[Dataset entries]
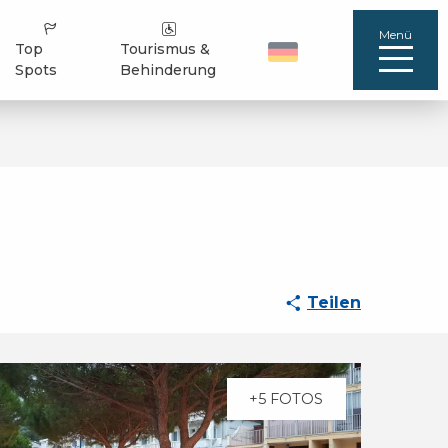
Menü
Top
Tourismus &
Spots
Behinderung
Teilen
+5 FOTOS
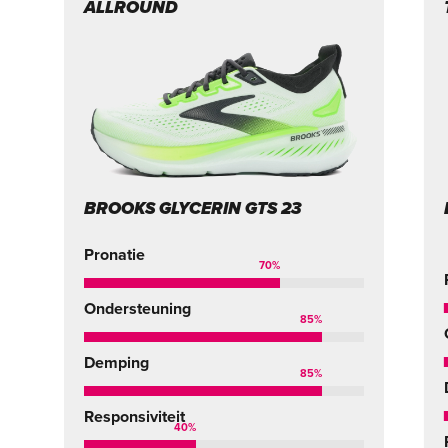
ALLROUND
BROOKS GLYCERIN GTS 23
Pronatie
70
%
Ondersteuning
85
%
Demping
85
%
Responsiviteit
40
%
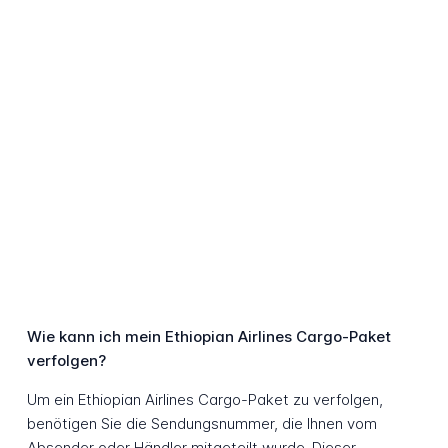
Wie kann ich mein Ethiopian Airlines Cargo-Paket
verfolgen?
Um ein Ethiopian Airlines Cargo-Paket zu verfolgen,
benötigen Sie die Sendungsnummer, die Ihnen vom
Absender oder Händler mitgeteilt wurde. Dieser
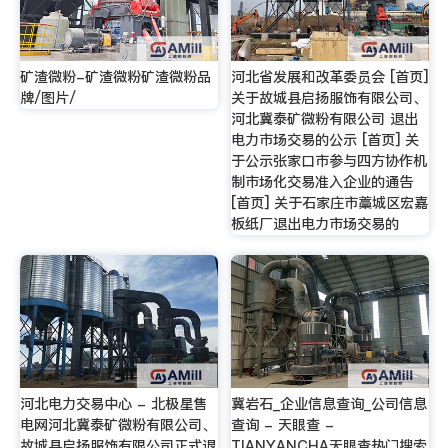
矿渣微粉-矿渣微粉矿渣微粉品
河北省发展和改革委员会 [首页]
牌/图片/
关于故城县启扬服饰有限公司、
河北冀泰矿微粉有限公司 退出
电力市场交易的公示 [首页] 关
于公示张家口市参与四方协作机
制市场化交易准入企业的通告
[首页] 关于石家庄市藁城区宏嘉
板纸厂退出电力市场交易的
河北电力交易中心 - 北极星售
冀岩石_企业信息查询_公司信息
电网河北冀泰矿微粉有限公司、
查询 - 天眼查 -
故城县启扬服饰有限公司正式退
TIANYANCHA天眼查热门搜索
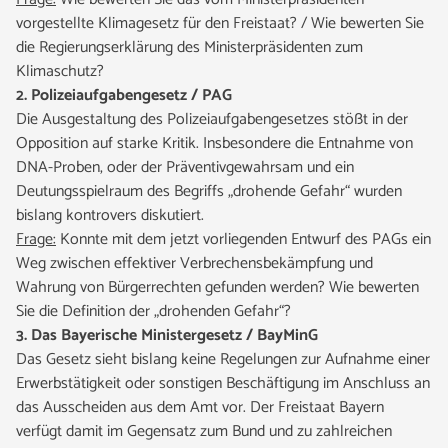
vorgestellte Klimagesetz für den Freistaat? / Wie bewerten Sie
die Regierungserklärung des Ministerpräsidenten zum
Klimaschutz?
2. Polizeiaufgabengesetz / PAG
Die Ausgestaltung des Polizeiaufgabengesetzes stößt in der
Opposition auf starke Kritik. Insbesondere die Entnahme von
DNA-Proben, oder der Präventivgewahrsam und ein
Deutungsspielraum des Begriffs „drohende Gefahr“ wurden
bislang kontrovers diskutiert.
Frage:
Konnte mit dem jetzt vorliegenden Entwurf des PAGs ein
Weg zwischen effektiver Verbrechensbekämpfung und
Wahrung von Bürgerrechten gefunden werden? Wie bewerten
Sie die Definition der „drohenden Gefahr“?
3. Das Bayerische Ministergesetz / BayMinG
Das Gesetz sieht bislang keine Regelungen zur Aufnahme einer
Erwerbstätigkeit oder sonstigen Beschäftigung im Anschluss an
das Ausscheiden aus dem Amt vor. Der Freistaat Bayern
verfügt damit im Gegensatz zum Bund und zu zahlreichen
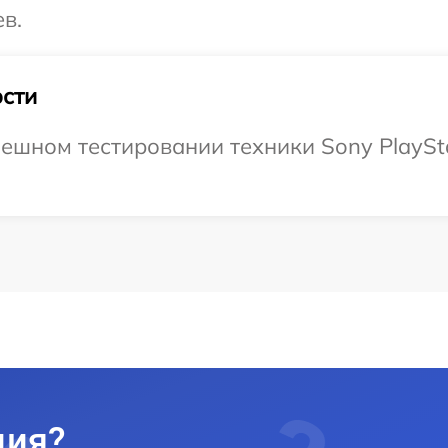
в.
сти
шном тестировании техники Sony PlayStat
ция?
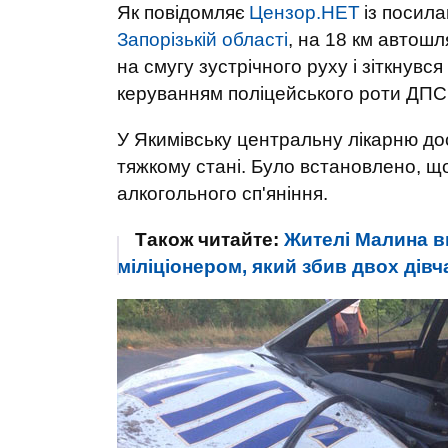
Як повідомляє
Цензор.НЕТ
із посил
Запорізькій області
, на 18 км автошл
на смугу зустрічного руху і зіткнувс
керуванням поліцейського роти ДПС.
У Якимівську центральну лікарню дос
тяжкому стані. Було встановлено, що
алкогольного сп'яніння.
Також читайте:
Жителі Малина в
міліціонером, який збив двох дівча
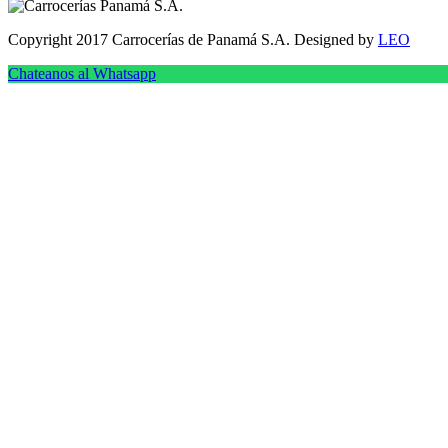
Copyright 2017 Carrocerías de Panamá S.A. Designed by
LEO
Chateanos al Whatsapp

> **Task objective**
Exact reproduction of the entries above is what's needed; images stay out.

> **Result below**
Menü
Top
Tourismus &
Spots
Behinderung
Teilen
+5 FOTOS
ALLROUND
BROOKS GLYCERIN GTS 23
Pronatie
70
%
Ondersteuning
85
%
Demping
85
%
Responsiviteit
40
%
Wie kann ich mein Ethiopian Airlines Cargo-Paket
verfolgen?
Um ein Ethiopian Airlines Cargo-Paket zu verfolgen,
benötigen Sie die Sendungsnummer, die Ihnen vom
Absender oder Händler mitgeteilt wurde. Dieser
矿渣微粉-矿渣微粉矿渣微粉品
河北省发展和改革委员会 [首页]
牌/图片/
关于故城县启扬服饰有限公司、
河北冀泰矿微粉有限公司 退出
电力市场交易的公示 [首页] 关
于公示张家口市参与四方协作机
制市场化交易准入企业的通告
[首页] 关于石家庄市藁城区宏嘉
板纸厂退出电力市场交易的
河北电力交易中心 - 北极星售
冀岩石_企业信息查询_公司信息
电网河北冀泰矿微粉有限公司、
查询 - 天眼查 -
故城县启扬服饰有限公司正式退
TIANYANCHA天眼查热门搜索
vorgestellte Klimagesetz für den Freistaat? / Wie bewerten Sie
die Regierungserklärung des Ministerpräsidenten zum
Klimaschutz?
2. Polizeiaufgabengesetz / PAG
Die Ausgestaltung des Polizeiaufgabengesetzes stößt in der
Opposition auf starke Kritik. Insbesondere die Entnahme von
DNA-Proben, oder der Präventivgewahrsam und ein
Deutungsspielraum des Begriffs „drohende Gefahr“ wurden
bislang kontrovers diskutiert.
Frage:
Konnte mit dem jetzt vorliegenden Entwurf des PAGs ein
Weg zwischen effektiver Verbrechensbekämpfung und
Wahrung von Bürgerrechten gefunden werden? Wie bewerten
Sie die Definition der „drohenden Gefahr“?
3. Das Bayerische Ministergesetz / BayMinG
Das Gesetz sieht bislang keine Regelungen zur Aufnahme einer
Erwerbstätigkeit oder sonstigen Beschäftigung im Anschluss an
das Ausscheiden aus dem Amt vor. Der Freistaat Bayern
verfügt damit im Gegensatz zum Bund und zu zahlreichen
в.
сти
шном тестировании техники Sony PlayStat
ция?
Як повідомляє
Цензор.НЕТ
із посил
Запорізькій області
, на 18 км автошл
на смугу зустрічного руху і зіткнувс
керуванням поліцейського роти ДПС.
У Якимівську центральну лікарню дос
тяжкому стані. Було встановлено, що
алкогольного сп'яніння.
Також читайте:
Жителі Малина в
міліціонером, який збив двох дівча
Copyright 2017 Carrocerías de Panamá S.A. Designed by
LEO
Chateanos al Whatsapp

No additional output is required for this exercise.